OTTAWA (CUP) — Even with inflation, tuition fees for Canadian students are at the highest level in 60 years, according to a new study released by the Canadian Association of University Teachers (CAUT).
Access Denied: the affordability of post-secondary education in Canada states that “when fees are adjusted for inflation, undergraduate university students today are paying more than at any other time in the past century, and six times what a student was charged in 1914.”
Student lobbyists believe these numbers finally prove to older generations that students are burdened with soaring tuition fees.
“This report shows that we are facing a completely different situation [than they did],” said Erin Stevenson, communications coordinator for the Canadian Alliance of Student Associations (CASA). “It shows people that we are not kidding when we say tuition fees are increasing.”
According to the CAUT, which represents 30,000 academic staff, their study is extremely telling.
“It was more affordable to send a child off to university in the 40’s-50’s than today. We are more elitist than we have ever been,” said Dave Robinson, CAUT associate executive director, adding that the current debate about funding for post-secondary education is the same debate that occurred in the twenties about high school, an institution at the time deemed “critical” and made free.
Peter Adams, the Liberal MP and member of the government caucus on post-secondary education and research, said the report “doesn’t surprise me.”
“[I’ve] heard all the arguments, but tuition isn’t the largest thing people face,” Adams said. “I like to think that federal government is concerned about access.”
Robinson doesn’t think so.
“The priorities they have are wrong. They need to put more money in core operating funds,” he said. “We are putting burden and barriers on households.”
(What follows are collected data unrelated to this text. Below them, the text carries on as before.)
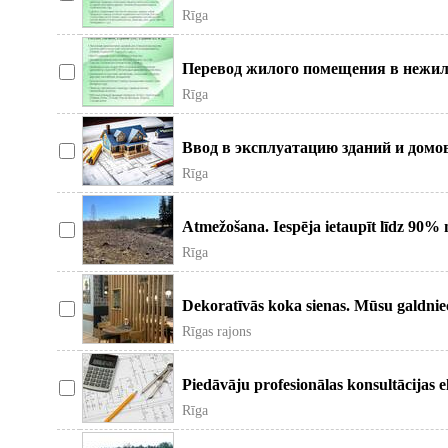
Rīga
Перевод жилого помещения в нежил
Rīga
Ввод в эксплуатацию зданий и домо
Rīga
Atmežošana. Iespēja ietaupīt līdz 90
Rīga
Dekoratīvās koka sienas. Mūsu galdniec
Rīgas rajons
Piedāvāju profesionālas konsultācijas e
Rīga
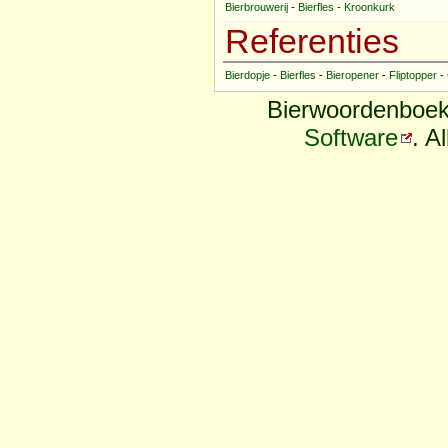
Bierbrouwerij
-
Bierfles
-
Kroonkurk
Referenties
Bierdopje
-
Bierfles
-
Bieropener
-
Fliptopper
-
Bierwoordenboek
Software
. A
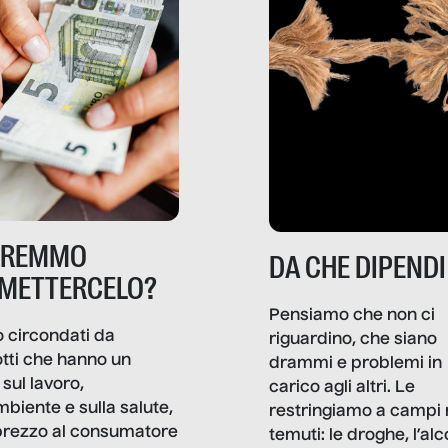
TREMMO
DA CHE DIPENDI
METTERCELO?
Pensiamo che non ci
 circondati da
riguardino, che siano
tti che hanno un
drammi e problemi in
sul lavoro,
carico agli altri. Le
mbiente e sulla salute,
restringiamo a campi 
prezzo al consumatore
temuti: le droghe, l’alcol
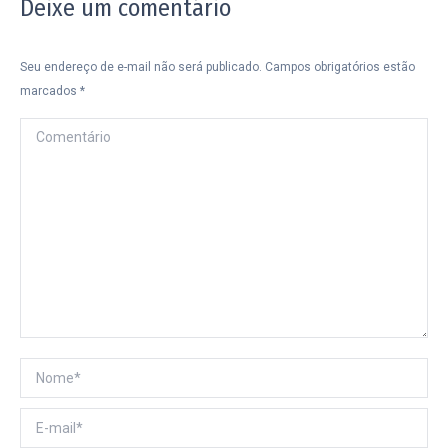
Deixe um comentário
Seu endereço de e-mail não será publicado. Campos obrigatórios estão
marcados
*
Comentário
Nome *
E-mail *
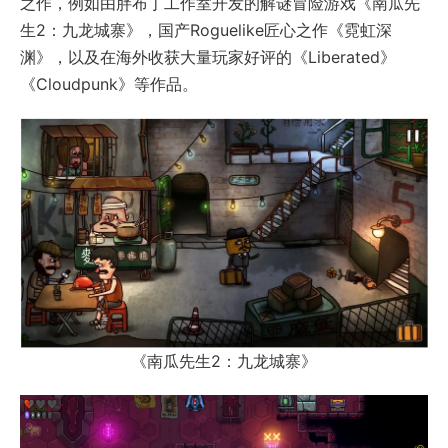
之作，例如由胖布丁工作室开发的解谜冒险游戏《南瓜先
生2：九龙城寨》，国产Roguelike匠心之作《霓虹深
渊》，以及在海外收获大量玩家好评的《Liberated》
《Cloudpunk》等作品。
《南瓜先生2：九龙城寨》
“If were not careful the only people going to law school will be sons and daughters of doctors and lawyers,” said Robinson. “[Liberal Government] policy pursued over past 10 years is a recipe for disaster.”
Since 1993 the Liberal government has axed billions of dollars from the Canadian Health and Social Transfer fund (CHST), which, among other services, provides funds for post-secondary education.
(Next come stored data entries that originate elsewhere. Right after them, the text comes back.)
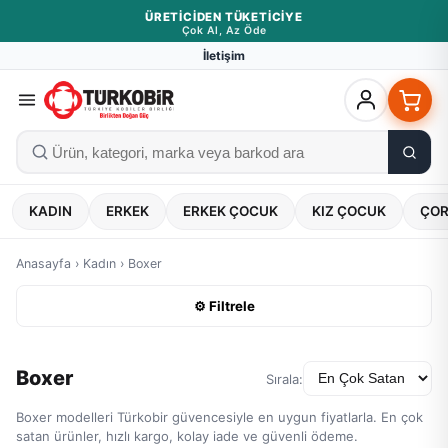
ÜRETICIDEN TÜKETICIYE
Çok Al, Az Öde
İletişim
KADIN
ERKEK
ERKEK ÇOCUK
KIZ ÇOCUK
ÇO
Anasayfa
›
Kadın
›
Boxer
⚙ Filtrele
Boxer
Sırala:
Boxer modelleri Türkobir güvencesiyle en uygun fiyatlarla. En çok
satan ürünler, hızlı kargo, kolay iade ve güvenli ödeme.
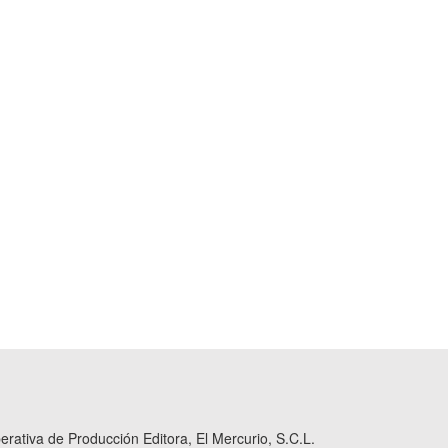
ativa de Producción Editora, El Mercurio, S.C.L.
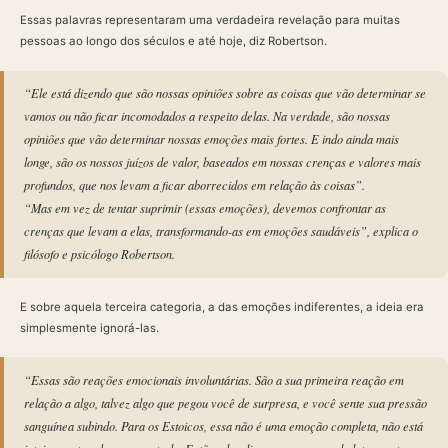
Essas palavras representaram uma verdadeira revelação para muitas
pessoas ao longo dos séculos e até hoje, diz Robertson.
“Ele está dizendo que são nossas opiniões sobre as coisas que vão determinar se
vamos ou não ficar incomodados a respeito delas. Na verdade, são nossas
opiniões que vão determinar nossas emoções mais fortes. E indo ainda mais
longe, são os nossos juízos de valor, baseados em nossas crenças e valores mais
profundos, que nos levam a ficar aborrecidos em relação às coisas”.
“Mas em vez de tentar suprimir (essas emoções), devemos confrontar as
crenças que levam a elas, transformando-as em emoções saudáveis”, explica o
filósofo e psicólogo Robertson.
E sobre aquela terceira categoria, a das emoções indiferentes, a ideia era
simplesmente ignorá-las.
“Essas são reações emocionais involuntárias. São a sua primeira reação em
relação a algo, talvez algo que pegou você de surpresa, e você sente sua pressão
sanguínea subindo. Para os Estoicos, essa não é uma emoção completa, não está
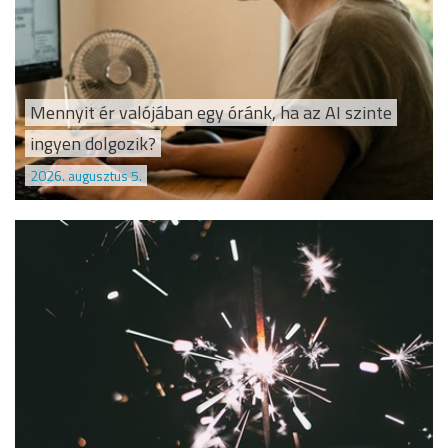
Mennyit ér valójában egy óránk, ha az AI szinte
ingyen dolgozik?
2026. augusztus 5.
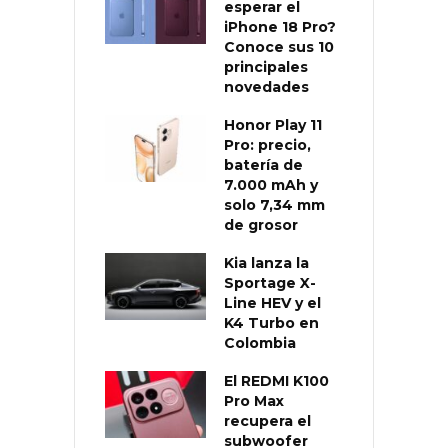
esperar el
iPhone 18 Pro?
Conoce sus 10
principales
novedades
Honor Play 11
Pro: precio,
batería de
7.000 mAh y
solo 7,34 mm
de grosor
Kia lanza la
Sportage X-
Line HEV y el
K4 Turbo en
Colombia
El REDMI K100
Pro Max
recupera el
subwoofer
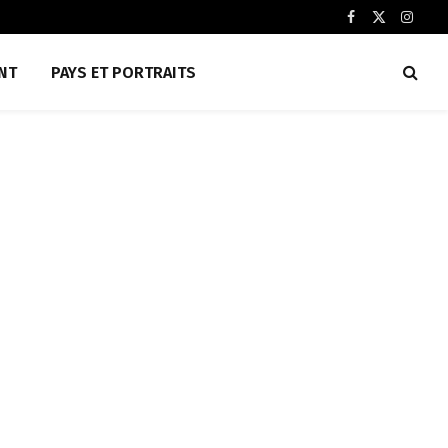
Facebook
X
Insta
(Twitter)
NT
PAYS ET PORTRAITS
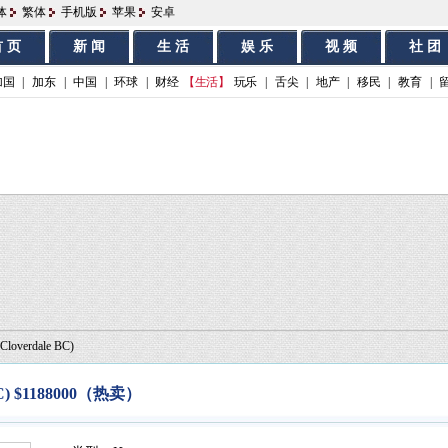
体
繁体
手机版
苹果
安卓
 页
新 闻
生 活
娱 乐
视 频
社 团
加国
|
加东
|
中国
|
环球
|
财经
【生活】
玩乐
|
舌尖
|
地产
|
移民
|
教育
|
(Cloverdale BC)
e BC) $1188000（热卖）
“I don’t want to go back to expensive strings that existed in 1993. It used to be very expensive,” said Adams, adding, however, that some funding seems to be returning to the CHST.
Adams shifted the blame in the funding debate towards the provinces.
“However more we support students, the more [funding] provinces will take away,” he said, explaining that if the federal government increases funding, the provinces will use it as a ticket to reduce their contributions.
Robinson said that when he meets with the federal government to discuss his funding strategies, he gets a different story privately than publicly.
“Privately [they] say you’re absolutely right, but than tell me that the provinces will never go for it,” he said.
He believes the two levels of government need to get together to find a solution.
“We can’t get rapped up in constitutional side. We have to sit down with provinces and get it done,” he said. “Post-secondary education is absolutely critical.”